▸ **Brief**
Take nothing but the lines from the one with "Balls (20g)" through the one with "mileage. This may" in the entries below, both ends kept, and return them exactly with pictures left out.

· · · · ·

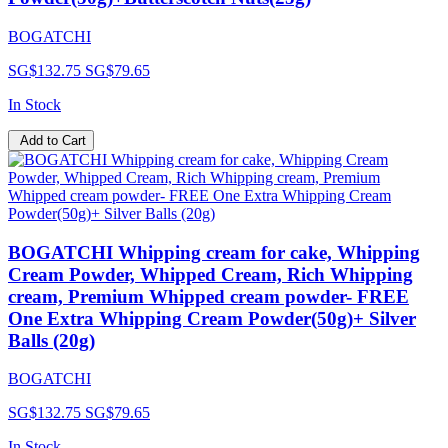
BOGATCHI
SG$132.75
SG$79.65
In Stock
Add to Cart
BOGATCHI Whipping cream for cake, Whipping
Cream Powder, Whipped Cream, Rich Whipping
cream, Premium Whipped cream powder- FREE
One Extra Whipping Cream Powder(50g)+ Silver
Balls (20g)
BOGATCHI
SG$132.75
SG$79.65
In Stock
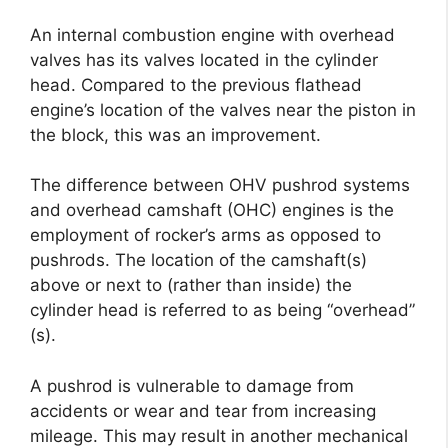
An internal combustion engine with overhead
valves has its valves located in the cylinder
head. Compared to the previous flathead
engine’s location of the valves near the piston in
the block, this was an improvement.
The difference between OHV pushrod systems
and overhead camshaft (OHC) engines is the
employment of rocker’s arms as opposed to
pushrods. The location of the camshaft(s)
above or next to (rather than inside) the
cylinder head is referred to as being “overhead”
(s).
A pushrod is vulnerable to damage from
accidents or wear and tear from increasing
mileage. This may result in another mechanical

· · · · ·

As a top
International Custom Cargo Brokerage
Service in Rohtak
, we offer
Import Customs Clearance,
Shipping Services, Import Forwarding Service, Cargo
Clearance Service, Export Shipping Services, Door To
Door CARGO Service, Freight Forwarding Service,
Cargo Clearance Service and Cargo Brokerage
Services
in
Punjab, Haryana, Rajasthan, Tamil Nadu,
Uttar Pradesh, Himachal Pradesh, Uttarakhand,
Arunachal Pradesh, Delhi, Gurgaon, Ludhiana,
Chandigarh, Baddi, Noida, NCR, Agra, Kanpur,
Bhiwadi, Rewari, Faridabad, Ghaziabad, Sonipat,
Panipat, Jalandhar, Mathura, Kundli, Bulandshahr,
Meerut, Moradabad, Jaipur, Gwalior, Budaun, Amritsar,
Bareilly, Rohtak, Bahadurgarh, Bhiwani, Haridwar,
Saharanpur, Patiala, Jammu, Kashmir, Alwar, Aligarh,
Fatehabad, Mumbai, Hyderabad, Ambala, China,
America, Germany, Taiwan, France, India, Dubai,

· · · · ·

▸ **Response to this exercise**
Balls (20g)
BOGATCHI
SG$132.75
SG$79.65
In Stock
An internal combustion engine with overhead
valves has its valves located in the cylinder
head. Compared to the previous flathead
engine’s location of the valves near the piston in
the block, this was an improvement.
The difference between OHV pushrod systems
and overhead camshaft (OHC) engines is the
employment of rocker’s arms as opposed to
pushrods. The location of the camshaft(s)
above or next to (rather than inside) the
cylinder head is referred to as being “overhead”
(s).
A pushrod is vulnerable to damage from
accidents or wear and tear from increasing
mileage. This may result in another mechanical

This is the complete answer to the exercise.